Ellie Augustine, "Memory, Mirroring and Mimesis: Ovid’s Metamorphoses in Cervantes’ Don Quixote"
Ellie Augustine grew up on the outskirts of Overland Park in Bucyrus, KS. Her freshman year of college at the University of Kansas, she entered a Great Books program called Humanitas that greatly impacted her life. The deep wonder and awe of the academic and experiential knowledge that Humanitas fostered led her straight to the Classics Department at KU.
Cervantes’ Don Quixote is filled with a myriad of references to Classical Literature. In particular, Ovid’s Metamorphosis is particularly noticeable throughout the novel. Throughout Don Quixote, in plot and in structure, multiple allusions and echoes, as well as direct references, emerge in relation to the Metamorphoses. In Memory, Mirroring, I show how Ovid’s Metamorphoses is a basis for Cervantes’s Don Quixote. There are certain themes that run throughout both texts and which unite them, first, on a narratological level, and second, on a plot level. In analyzing three particular stories from Ovid – the story of Arachne, the story of Echo and Narcissus, and the story of Pyramus and Thisbe – we are able to draw out three important themes – memory, mirroring and mimesis. These themes create a link not only between the two works over the span of history, but intertextually.

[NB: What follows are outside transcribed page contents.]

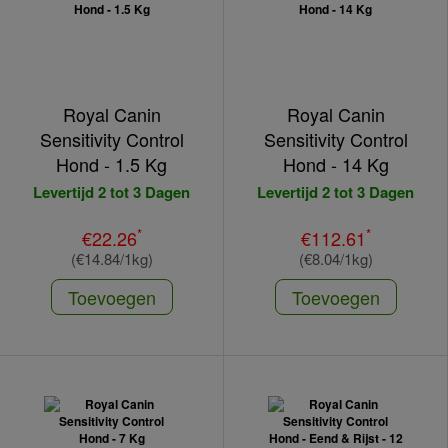
Royal Canin
Royal Canin
Sensitivity Control
Sensitivity Control
Hond - 1.5 Kg
Hond - 14 Kg
Levertijd 2 tot 3 Dagen
Levertijd 2 tot 3 Dagen
*
*
€22.26
€112.61
(€14.84/1kg)
(€8.04/1kg)
Toevoegen
Toevoegen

Through an engagement with three important stories from the Metamorphoses, we see a foundation for themes, structures, and plot lines which run through Don Quixote. In the story of Arachne, we find a basis for the metaphor of the tapestry as a representation of storytelling and a repository of human memory through writing and weaving. In the story of Echo and Narcissus, we see the ways in which Cervantes has mirrored aspects of Ovid’s Metamorphoses and inverted them to fit the medieval framework of Don Quixote. Lastly, in the story of Pyramus and Thisbe, we see a model for imitation and the ways in which fictional stories reflect and permeate real life. This concept of mimesis helps to relate the events and themes in both Ovid’s Metamorphoses and Cervantes’ Don Quixote to the lives of the modern reader and allows them to participate in the classical and medieval worlds. In this final chapter, themes which we had touched upon in previous sections returned in order to tie up the loose ends of the tapestry that is Don Quixote.